The 2nd U.S. Circuit Court of Appeals in Manhattan ruled Monday that President Donald Trump's tax returns must be handed over to a state grand jury. Trump's lawyer Jay Sekulow said that his legal team will appeal the ruling to the Supreme Court.

"The decision of the Second Circuit will be taken to the Supreme Court. The issue raised in this case goes to the heart of our Republic. The constitutional issues are significant," Sekulow said in a statement.

The Manhattan District Attorney's Office has sought Trump's tax records while investigating whether two women who Trump may have had affairs with were paid hush money before the 2016 presidential election. In October, a federal district court judge in Manhattan rejected Trump’s effort to protect his tax returns from Manhattan state prosecutors, who in September had subpoenaed his accounting firm, Mazars USA, to get access to his personal and corporate tax returns since 2011.

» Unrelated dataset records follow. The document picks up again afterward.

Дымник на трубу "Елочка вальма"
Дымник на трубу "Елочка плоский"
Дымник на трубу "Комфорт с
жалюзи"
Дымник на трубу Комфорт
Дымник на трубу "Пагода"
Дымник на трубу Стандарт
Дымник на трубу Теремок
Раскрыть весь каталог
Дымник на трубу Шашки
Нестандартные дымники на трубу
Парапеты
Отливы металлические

Trump's legal team has claimed that he is shielded from such investigations due to his status as president. In October, Trump attorney William Consovoy told the court that Trump is immune from criminal investigations during the presidency, even if he shot someone on New York City's Fifth Avenue.

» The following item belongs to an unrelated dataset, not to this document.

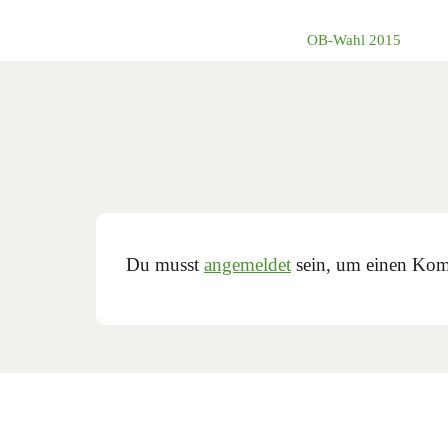
OB-Wahl 2015
Du musst
angemeldet
sein, um einen Kom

During the 2016 presidential election, the release of Trump's tax returns was a major source of controversy. He has said that he wouldn't release his tax returns because he says he is under a federal audit.

During the 2016 campaign and as recently as April, polls have shown that Americans want to see Trump's taxes, with 64% saying he should release them and 29% saying he shouldn't.

Democrats have urged for the tax returns to be released because they believe that he could have committed financial fraud. Former Trump lawyer Michael Cohen has cast doubt on whether Trump is under an audit and has claimed that Trump does not want his tax returns scrutinized by the public out of fears of possible penalties.

Every president since Richard Nixon has released at least some of their tax returns to the public. Nixon released his tax returns in the midst of a controversy over whether he had paid too little.